The problem -> A faithful transcription of all the data is required.
Study material below:
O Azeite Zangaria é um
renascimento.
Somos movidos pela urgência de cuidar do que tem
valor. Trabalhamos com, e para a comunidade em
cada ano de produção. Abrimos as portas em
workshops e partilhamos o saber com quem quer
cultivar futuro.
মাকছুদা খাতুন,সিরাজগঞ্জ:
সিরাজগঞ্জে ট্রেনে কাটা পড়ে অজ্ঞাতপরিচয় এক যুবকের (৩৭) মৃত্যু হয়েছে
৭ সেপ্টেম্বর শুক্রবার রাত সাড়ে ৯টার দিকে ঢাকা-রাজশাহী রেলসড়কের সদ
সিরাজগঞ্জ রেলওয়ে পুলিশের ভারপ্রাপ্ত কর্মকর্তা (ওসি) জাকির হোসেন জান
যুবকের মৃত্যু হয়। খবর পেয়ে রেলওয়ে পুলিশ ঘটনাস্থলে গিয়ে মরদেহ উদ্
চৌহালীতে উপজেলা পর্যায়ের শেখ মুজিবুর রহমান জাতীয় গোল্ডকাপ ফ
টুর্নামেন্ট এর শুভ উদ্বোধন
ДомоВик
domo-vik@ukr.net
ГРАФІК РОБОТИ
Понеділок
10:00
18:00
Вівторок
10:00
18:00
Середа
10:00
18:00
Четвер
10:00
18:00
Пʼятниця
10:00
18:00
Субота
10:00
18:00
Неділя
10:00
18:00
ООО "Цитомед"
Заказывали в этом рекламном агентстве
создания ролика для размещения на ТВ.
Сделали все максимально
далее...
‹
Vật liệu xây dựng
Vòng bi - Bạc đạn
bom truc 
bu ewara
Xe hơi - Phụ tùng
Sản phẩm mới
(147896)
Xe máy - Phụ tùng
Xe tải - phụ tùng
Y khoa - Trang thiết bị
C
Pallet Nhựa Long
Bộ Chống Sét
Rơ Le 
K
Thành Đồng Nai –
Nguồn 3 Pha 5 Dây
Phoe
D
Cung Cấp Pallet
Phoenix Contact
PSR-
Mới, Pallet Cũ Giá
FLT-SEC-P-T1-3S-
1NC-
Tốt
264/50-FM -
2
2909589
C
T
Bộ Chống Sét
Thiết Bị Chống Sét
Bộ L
End of Study material.
Exercise result ->
O Azeite Zangaria é um
renascimento.
Somos movidos pela urgência de cuidar do que tem
valor. Trabalhamos com, e para a comunidade em
cada ano de produção. Abrimos as portas em
workshops e partilhamos o saber com quem quer
cultivar futuro.
মাকছুদা খাতুন,সিরাজগঞ্জ:
সিরাজগঞ্জে ট্রেনে কাটা পড়ে অজ্ঞাতপরিচয় এক যুবকের (৩৭) মৃত্যু হয়েছে
৭ সেপ্টেম্বর শুক্রবার রাত সাড়ে ৯টার দিকে ঢাকা-রাজশাহী রেলসড়কের সদ
সিরাজগঞ্জ রেলওয়ে পুলিশের ভারপ্রাপ্ত কর্মকর্তা (ওসি) জাকির হোসেন জান
যুবকের মৃত্যু হয়। খবর পেয়ে রেলওয়ে পুলিশ ঘটনাস্থলে গিয়ে মরদেহ উদ্
চৌহালীতে উপজেলা পর্যায়ের শেখ মুজিবুর রহমান জাতীয় গোল্ডকাপ ফ
টুর্নামেন্ট এর শুভ উদ্বোধন
ДомоВик
domo-vik@ukr.net
ГРАФІК РОБОТИ
Понеділок
10:00
18:00
Вівторок
10:00
18:00
Середа
10:00
18:00
Четвер
10:00
18:00
Пʼятниця
10:00
18:00
Субота
10:00
18:00
Неділя
10:00
18:00
ООО "Цитомед"
Заказывали в этом рекламном агентстве
создания ролика для размещения на ТВ.
Сделали все максимально
далее...
‹
Vật liệu xây dựng
Vòng bi - Bạc đạn
bom truc 
bu ewara
Xe hơi - Phụ tùng
Sản phẩm mới
(147896)
Xe máy - Phụ tùng
Xe tải - phụ tùng
Y khoa - Trang thiết bị
C
Pallet Nhựa Long
Bộ Chống Sét
Rơ Le 
K
Thành Đồng Nai –
Nguồn 3 Pha 5 Dây
Phoe
D
Cung Cấp Pallet
Phoenix Contact
PSR-
Mới, Pallet Cũ Giá
FLT-SEC-P-T1-3S-
1NC-
Tốt
264/50-FM -
2
2909589
C
T
Bộ Chống Sét
Thiết Bị Chống Sét
Bộ L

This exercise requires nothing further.